PROBLEM DETAILS >> Repeat the listing exactly. The images do not belong in the copy.

PROVIDED RECORDS >>

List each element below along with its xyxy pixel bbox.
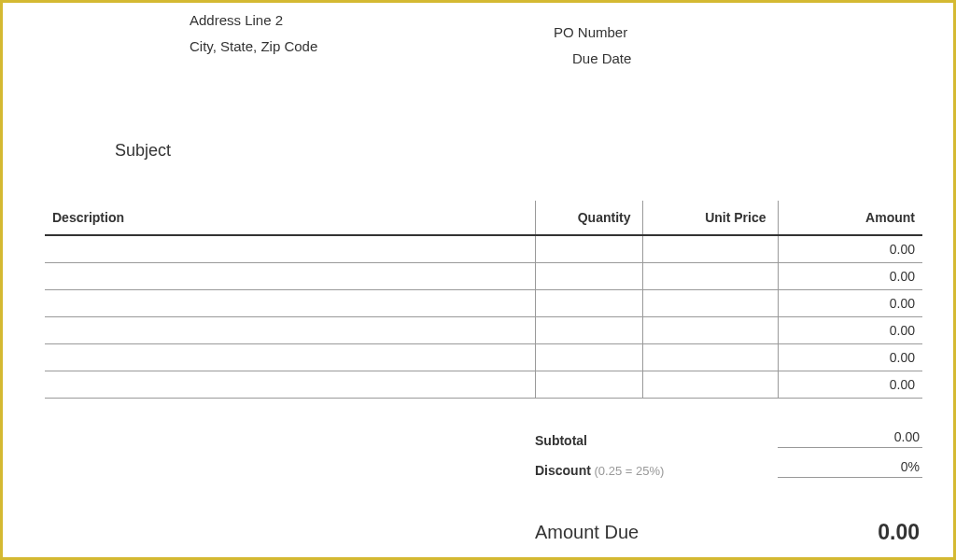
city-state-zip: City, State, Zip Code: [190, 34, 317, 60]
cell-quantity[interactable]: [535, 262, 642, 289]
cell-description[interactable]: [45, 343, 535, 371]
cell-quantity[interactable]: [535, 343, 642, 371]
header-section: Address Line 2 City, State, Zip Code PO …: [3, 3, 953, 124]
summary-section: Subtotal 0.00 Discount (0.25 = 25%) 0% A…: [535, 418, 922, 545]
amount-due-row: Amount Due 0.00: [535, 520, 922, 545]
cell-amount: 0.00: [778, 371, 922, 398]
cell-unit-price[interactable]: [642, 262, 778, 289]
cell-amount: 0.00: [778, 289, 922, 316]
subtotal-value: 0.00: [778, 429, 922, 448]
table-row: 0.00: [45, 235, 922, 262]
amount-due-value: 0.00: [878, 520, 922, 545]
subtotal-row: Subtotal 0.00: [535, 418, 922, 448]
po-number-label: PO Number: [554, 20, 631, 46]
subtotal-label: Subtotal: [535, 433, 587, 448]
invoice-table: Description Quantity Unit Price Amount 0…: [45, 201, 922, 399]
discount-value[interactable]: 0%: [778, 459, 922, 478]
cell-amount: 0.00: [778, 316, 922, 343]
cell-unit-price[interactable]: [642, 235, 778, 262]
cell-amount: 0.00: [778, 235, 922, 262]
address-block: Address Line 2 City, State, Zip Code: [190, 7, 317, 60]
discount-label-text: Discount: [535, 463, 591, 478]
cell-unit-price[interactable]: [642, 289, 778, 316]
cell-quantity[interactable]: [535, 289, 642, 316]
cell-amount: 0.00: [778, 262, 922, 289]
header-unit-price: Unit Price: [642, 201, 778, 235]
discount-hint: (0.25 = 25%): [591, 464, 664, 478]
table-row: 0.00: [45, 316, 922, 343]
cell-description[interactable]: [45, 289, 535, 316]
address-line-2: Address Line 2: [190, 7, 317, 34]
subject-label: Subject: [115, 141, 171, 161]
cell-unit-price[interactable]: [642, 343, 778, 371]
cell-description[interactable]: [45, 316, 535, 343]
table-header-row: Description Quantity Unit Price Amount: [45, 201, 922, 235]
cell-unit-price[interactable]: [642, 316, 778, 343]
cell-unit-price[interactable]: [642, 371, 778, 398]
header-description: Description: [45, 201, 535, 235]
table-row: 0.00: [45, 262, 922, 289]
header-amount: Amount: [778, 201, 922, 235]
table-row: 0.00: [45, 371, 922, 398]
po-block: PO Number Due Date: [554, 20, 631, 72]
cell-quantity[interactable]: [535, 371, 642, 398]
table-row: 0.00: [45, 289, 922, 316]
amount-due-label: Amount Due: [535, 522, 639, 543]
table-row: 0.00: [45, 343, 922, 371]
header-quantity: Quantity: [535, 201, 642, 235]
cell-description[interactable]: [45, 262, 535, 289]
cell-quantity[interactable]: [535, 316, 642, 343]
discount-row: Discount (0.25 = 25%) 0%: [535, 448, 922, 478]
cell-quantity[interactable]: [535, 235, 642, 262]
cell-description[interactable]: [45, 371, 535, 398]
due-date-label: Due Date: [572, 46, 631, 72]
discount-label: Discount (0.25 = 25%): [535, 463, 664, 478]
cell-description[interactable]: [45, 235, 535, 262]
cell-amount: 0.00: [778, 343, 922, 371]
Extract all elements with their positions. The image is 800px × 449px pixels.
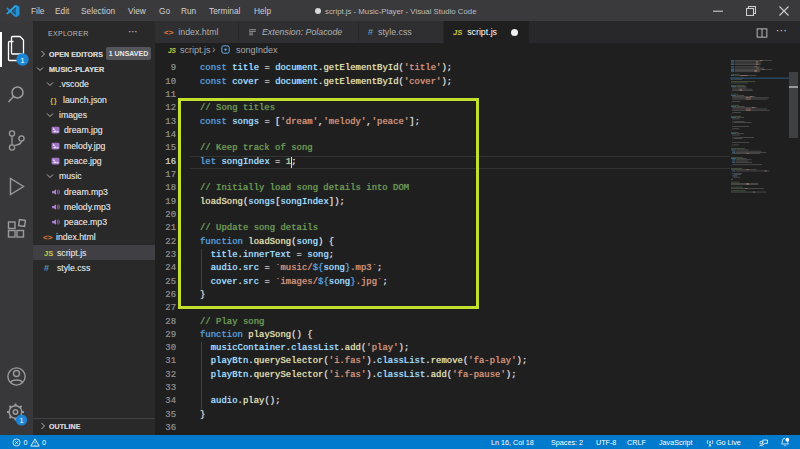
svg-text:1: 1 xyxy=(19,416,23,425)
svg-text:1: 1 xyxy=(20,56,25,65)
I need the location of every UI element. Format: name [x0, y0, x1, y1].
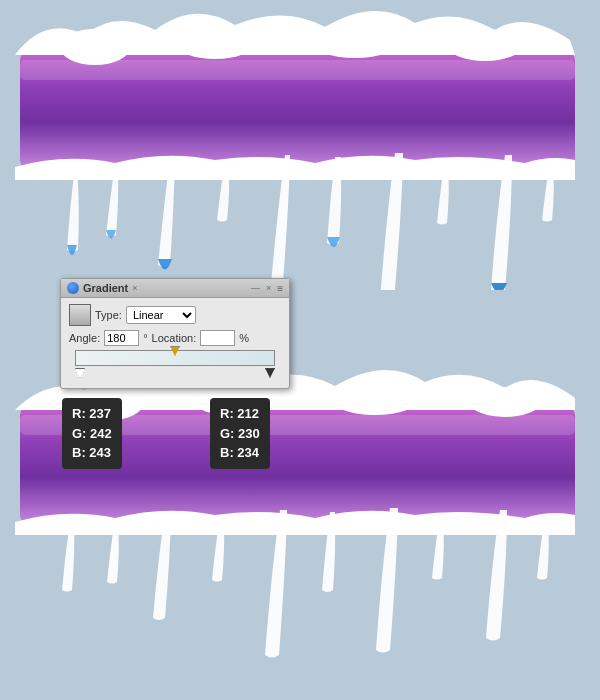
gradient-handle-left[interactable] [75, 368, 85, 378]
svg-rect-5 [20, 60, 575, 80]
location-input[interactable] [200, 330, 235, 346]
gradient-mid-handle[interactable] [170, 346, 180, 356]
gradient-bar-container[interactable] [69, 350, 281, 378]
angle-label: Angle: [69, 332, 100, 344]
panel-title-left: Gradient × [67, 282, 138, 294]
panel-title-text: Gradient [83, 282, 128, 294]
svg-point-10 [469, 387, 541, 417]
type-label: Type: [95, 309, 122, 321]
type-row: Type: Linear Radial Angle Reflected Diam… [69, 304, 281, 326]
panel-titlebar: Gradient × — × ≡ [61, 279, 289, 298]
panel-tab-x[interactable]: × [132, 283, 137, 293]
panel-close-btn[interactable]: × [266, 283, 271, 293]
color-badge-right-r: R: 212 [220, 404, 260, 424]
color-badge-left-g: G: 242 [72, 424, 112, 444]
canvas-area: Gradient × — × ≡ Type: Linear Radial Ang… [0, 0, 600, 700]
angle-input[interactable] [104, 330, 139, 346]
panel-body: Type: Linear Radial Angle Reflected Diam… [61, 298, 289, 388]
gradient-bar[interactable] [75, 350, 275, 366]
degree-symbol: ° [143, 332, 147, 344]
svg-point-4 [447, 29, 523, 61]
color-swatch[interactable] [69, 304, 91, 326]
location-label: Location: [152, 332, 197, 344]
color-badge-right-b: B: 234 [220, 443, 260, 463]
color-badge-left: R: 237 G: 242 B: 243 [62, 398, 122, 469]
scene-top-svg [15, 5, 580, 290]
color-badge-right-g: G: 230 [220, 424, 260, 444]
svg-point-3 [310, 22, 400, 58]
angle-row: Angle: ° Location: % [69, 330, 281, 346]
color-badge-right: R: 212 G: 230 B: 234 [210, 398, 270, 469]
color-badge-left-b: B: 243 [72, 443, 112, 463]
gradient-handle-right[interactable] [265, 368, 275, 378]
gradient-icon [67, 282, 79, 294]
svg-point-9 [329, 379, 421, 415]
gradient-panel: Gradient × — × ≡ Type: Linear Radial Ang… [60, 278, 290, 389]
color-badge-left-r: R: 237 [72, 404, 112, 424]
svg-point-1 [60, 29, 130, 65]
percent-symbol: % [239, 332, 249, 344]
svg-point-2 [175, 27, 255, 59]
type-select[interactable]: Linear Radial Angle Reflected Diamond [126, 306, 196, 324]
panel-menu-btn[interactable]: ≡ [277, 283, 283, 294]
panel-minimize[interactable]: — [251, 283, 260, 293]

FINISHED EXERCISE >>
List each element below along with its xyxy pixel bbox.
city-state-zip: City, State, Zip Code: [190, 34, 317, 60]
cell-quantity[interactable]: [535, 262, 642, 289]
cell-description[interactable]: [45, 343, 535, 371]
cell-quantity[interactable]: [535, 343, 642, 371]
header-section: Address Line 2 City, State, Zip Code PO …: [3, 3, 953, 124]
summary-section: Subtotal 0.00 Discount (0.25 = 25%) 0% A…: [535, 418, 922, 545]
amount-due-row: Amount Due 0.00: [535, 520, 922, 545]
cell-amount: 0.00: [778, 371, 922, 398]
cell-unit-price[interactable]: [642, 262, 778, 289]
cell-amount: 0.00: [778, 289, 922, 316]
subtotal-value: 0.00: [778, 429, 922, 448]
table-row: 0.00: [45, 235, 922, 262]
amount-due-value: 0.00: [878, 520, 922, 545]
subtotal-row: Subtotal 0.00: [535, 418, 922, 448]
po-number-label: PO Number: [554, 20, 631, 46]
subtotal-label: Subtotal: [535, 433, 587, 448]
invoice-table: Description Quantity Unit Price Amount 0…: [45, 201, 922, 399]
discount-value[interactable]: 0%: [778, 459, 922, 478]
cell-amount: 0.00: [778, 316, 922, 343]
cell-unit-price[interactable]: [642, 235, 778, 262]
cell-amount: 0.00: [778, 235, 922, 262]
address-block: Address Line 2 City, State, Zip Code: [190, 7, 317, 60]
discount-label-text: Discount: [535, 463, 591, 478]
cell-unit-price[interactable]: [642, 289, 778, 316]
cell-quantity[interactable]: [535, 289, 642, 316]
cell-amount: 0.00: [778, 262, 922, 289]
header-unit-price: Unit Price: [642, 201, 778, 235]
discount-hint: (0.25 = 25%): [591, 464, 664, 478]
table-row: 0.00: [45, 316, 922, 343]
cell-description[interactable]: [45, 289, 535, 316]
address-line-2: Address Line 2: [190, 7, 317, 34]
subject-label: Subject: [115, 141, 171, 161]
cell-unit-price[interactable]: [642, 343, 778, 371]
cell-description[interactable]: [45, 316, 535, 343]
table-header-row: Description Quantity Unit Price Amount: [45, 201, 922, 235]
cell-unit-price[interactable]: [642, 316, 778, 343]
cell-unit-price[interactable]: [642, 371, 778, 398]
header-description: Description: [45, 201, 535, 235]
table-row: 0.00: [45, 262, 922, 289]
header-amount: Amount: [778, 201, 922, 235]
table-row: 0.00: [45, 371, 922, 398]
po-block: PO Number Due Date: [554, 20, 631, 72]
cell-quantity[interactable]: [535, 371, 642, 398]
table-row: 0.00: [45, 289, 922, 316]
amount-due-label: Amount Due: [535, 522, 639, 543]
table-row: 0.00: [45, 343, 922, 371]
header-quantity: Quantity: [535, 201, 642, 235]
cell-description[interactable]: [45, 262, 535, 289]
cell-quantity[interactable]: [535, 316, 642, 343]
discount-row: Discount (0.25 = 25%) 0%: [535, 448, 922, 478]
cell-quantity[interactable]: [535, 235, 642, 262]
cell-description[interactable]: [45, 371, 535, 398]
due-date-label: Due Date: [572, 46, 631, 72]
discount-label: Discount (0.25 = 25%): [535, 463, 664, 478]
cell-description[interactable]: [45, 235, 535, 262]
cell-amount: 0.00: [778, 343, 922, 371]
Extract all elements with their positions. The image is 800px × 449px pixels.
svg-text:1: 1 xyxy=(19,416,23,425)
svg-text:1: 1 xyxy=(20,56,25,65)
I need the location of every UI element. Format: name [x0, y0, x1, y1].
gradient-handle-left[interactable] [75, 368, 85, 378]
svg-rect-5 [20, 60, 575, 80]
location-input[interactable] [200, 330, 235, 346]
gradient-mid-handle[interactable] [170, 346, 180, 356]
gradient-bar-container[interactable] [69, 350, 281, 378]
angle-label: Angle: [69, 332, 100, 344]
panel-title-left: Gradient × [67, 282, 138, 294]
panel-title-text: Gradient [83, 282, 128, 294]
svg-point-10 [469, 387, 541, 417]
type-label: Type: [95, 309, 122, 321]
type-row: Type: Linear Radial Angle Reflected Diam… [69, 304, 281, 326]
panel-titlebar: Gradient × — × ≡ [61, 279, 289, 298]
panel-tab-x[interactable]: × [132, 283, 137, 293]
panel-close-btn[interactable]: × [266, 283, 271, 293]
color-badge-right-r: R: 212 [220, 404, 260, 424]
color-badge-left-g: G: 242 [72, 424, 112, 444]
canvas-area: Gradient × — × ≡ Type: Linear Radial Ang… [0, 0, 600, 700]
angle-input[interactable] [104, 330, 139, 346]
panel-body: Type: Linear Radial Angle Reflected Diam… [61, 298, 289, 388]
gradient-bar[interactable] [75, 350, 275, 366]
degree-symbol: ° [143, 332, 147, 344]
svg-point-4 [447, 29, 523, 61]
color-swatch[interactable] [69, 304, 91, 326]
location-label: Location: [152, 332, 197, 344]
color-badge-right-b: B: 234 [220, 443, 260, 463]
color-badge-left: R: 237 G: 242 B: 243 [62, 398, 122, 469]
scene-top-svg [15, 5, 580, 290]
color-badge-right-g: G: 230 [220, 424, 260, 444]
svg-point-3 [310, 22, 400, 58]
angle-row: Angle: ° Location: % [69, 330, 281, 346]
color-badge-right: R: 212 G: 230 B: 234 [210, 398, 270, 469]
color-badge-left-b: B: 243 [72, 443, 112, 463]
gradient-handle-right[interactable] [265, 368, 275, 378]
gradient-icon [67, 282, 79, 294]
svg-point-9 [329, 379, 421, 415]
gradient-panel: Gradient × — × ≡ Type: Linear Radial Ang… [60, 278, 290, 389]
color-badge-left-r: R: 237 [72, 404, 112, 424]
svg-point-1 [60, 29, 130, 65]
percent-symbol: % [239, 332, 249, 344]
svg-point-2 [175, 27, 255, 59]
type-select[interactable]: Linear Radial Angle Reflected Diamond [126, 306, 196, 324]
panel-menu-btn[interactable]: ≡ [277, 283, 283, 294]
panel-minimize[interactable]: — [251, 283, 260, 293]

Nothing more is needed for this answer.